MIR on DIII-D

A microwave imaging reflectometer (MIR) instrument, capable of simultaneously measuring the poloidal and radial structure of density fluctuations, has been developed for the DIII-D tokamak and installed in May 2013. The two-dimensional capabilities of MIR are made possible with 12 vertically separated sightlines and four-frequency operation (corresponding to four radial channels). The 48-channel DIII-D MIR system has a tunable source that can be stepped in 500 μs increments over a range of 56 to 74 GHz. Its multi-channel, multi-frequency capabilities and high sensitivity permit visualization and quantitative diagnosis of density perturbations, including correlation length, wavenumber, mode propagation velocity, and dispersion.

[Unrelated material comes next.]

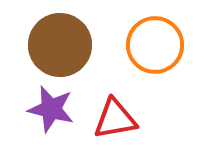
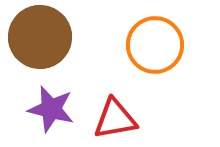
brown circle: moved 20 px left, 8 px up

Fig 1: Typical DIII-D MIR parameters, source: https://fusion.gat.com/pubs-ext/NuclFus/A27746abs.pdf, credit to C. M.Muscatello

Highlighted Innovations

The DIII-D MIR concept has undergone numerous technological and system-level upgrades both in optics and electronics since earlier microwave imaging systems, thereby permitting a higher level of robustness and flexibility:

  1. Upgraded Optical design with mini-lens and dual-dipole antenna: The shape of the wavefront of the probing beam and the curvature of the cutoff layer strongly affect the integrity of the reflected signal. This is addressed with transmitting optical elements that are designed to control the shape of the probing beam. The innovative optical design keeps both on-axis and off-axis channels focused at the cutoff surface, permitting imaging over an extended poloidal region.[reference:Review of Sciencitific instruments 85, 11D702 (2014)]
  2. Advances in microwave electronics make it possible to transmit and detect multiple frequencies simultaneously, permitting fluctuation measurements at multiple radial locations.Interesting physics occurs over the entire poloidal cross-section of the plasma, on disparate spatial scales. MIR is flexible in this respect, allowing a remote user to rapidly tune the individual probing frequencies for a variety of correlation studies.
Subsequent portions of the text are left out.